In their legacy paper[i], the previous committee members suggested that their successors might want to update themselves on several of the issues it had investigated, from health inequalities in early years, to the Prescription for Excellence vision for pharmacy and the National Conversation on health and care. 

The committee's priorities should become clear before long. 

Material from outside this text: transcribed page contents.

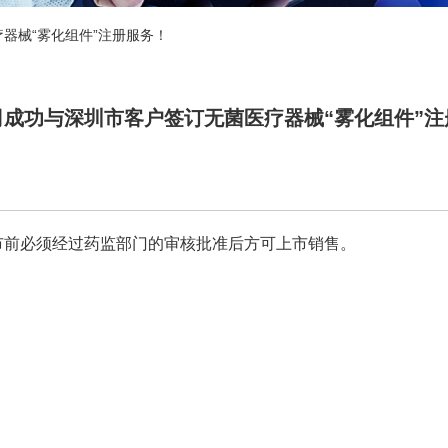
器械“雾化组件”注册服务！
司成功与深圳市客户签订无菌医疗器械“雾化组件”注
市前必须经过药监部门的审核批准后方可上市销售。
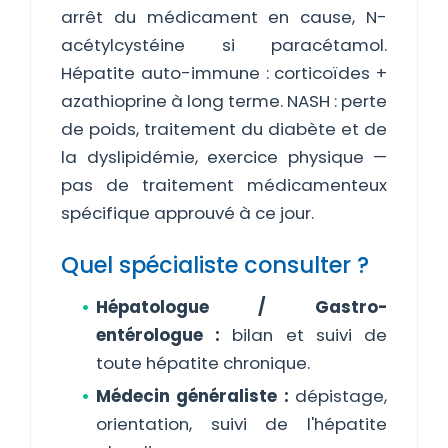
arrêt du médicament en cause, N-
acétylcystéine si paracétamol.
Hépatite auto-immune : corticoïdes +
azathioprine à long terme. NASH : perte
de poids, traitement du diabète et de
la dyslipidémie, exercice physique —
pas de traitement médicamenteux
spécifique approuvé à ce jour.
Quel spécialiste consulter ?
Hépatologue / Gastro-
entérologue :
bilan et suivi de
toute hépatite chronique.
Médecin généraliste :
dépistage,
orientation, suivi de l'hépatite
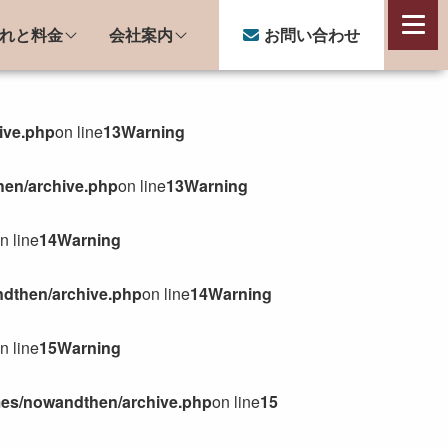
れと料金
会社案内
お問い合わせ
会社案内
ive.php
on line
13
Warning
会社概要
猫スタッフのご紹介
hen/archive.php
on line
13
Warning
子猫のミルクボランティア活動
n line
14
Warning
ndthen/archive.php
on line
14
Warning
n line
15
Warning
emes/nowandthen/archive.php
on line
15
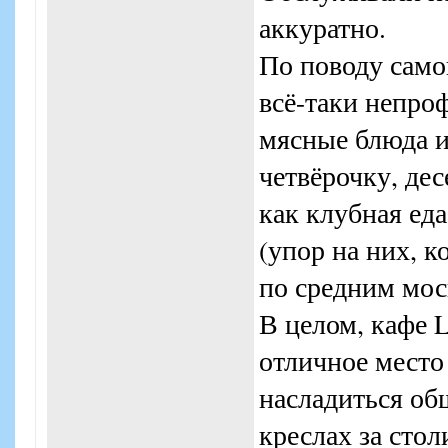
аккуратно.
По поводу самой
всё-таки непроф
мясные блюда и
четвёрочку, де
как клубная ед
(упор на них, 
по средним мос
В целом, кафе 
отличное место
насладиться об
креслах за стол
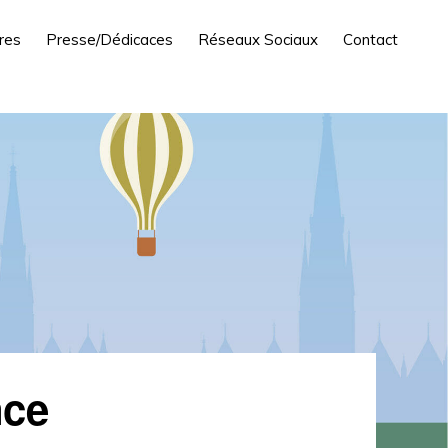
res
Presse/Dédicaces
Réseaux Sociaux
Contact
nce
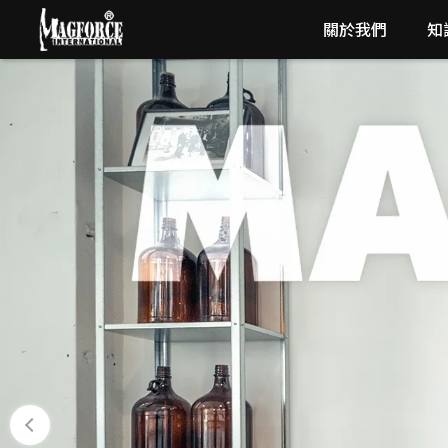
關於我們
知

But no committee is entirely in charge of its own workload. In September the Scottish Government's Programme for Government will be unveiled. It is inevitable that the Health and Sport Committee will be lead committee on at least one new bill. And, while several of the SNP's manifesto promises will not need legislation to be delivered, several can be expected to be scrutinised and discussed by the committee. 

Perhaps the previous committee’s suggestion of a review of the new landscape of integration in the delivery of health and social care should be a priority. Even at quite a late stage in the process, few health and care staff – and dramatically fewer patients and service users – know what it actually means to them. 

I also predict that this committee will seek to maintain the collegiate and (mainly) nonpartisan approach of its predecessors. Being able to be outvoted on the committee means that the SNP members cannot impose their party's will, even in event that they want to. 

I was the only visitor at the committee’s first meeting this morning. Had I not had another meeting in the parliament I admit I would not have been there. And I was chucked out after about five minutes, somewhat to the amusement of several of the MSPs, as the committee went into private session to discuss its plans. 

But I was there to see the first paragraph of the new chapter begin to be written. The coming pages are going to be interesting.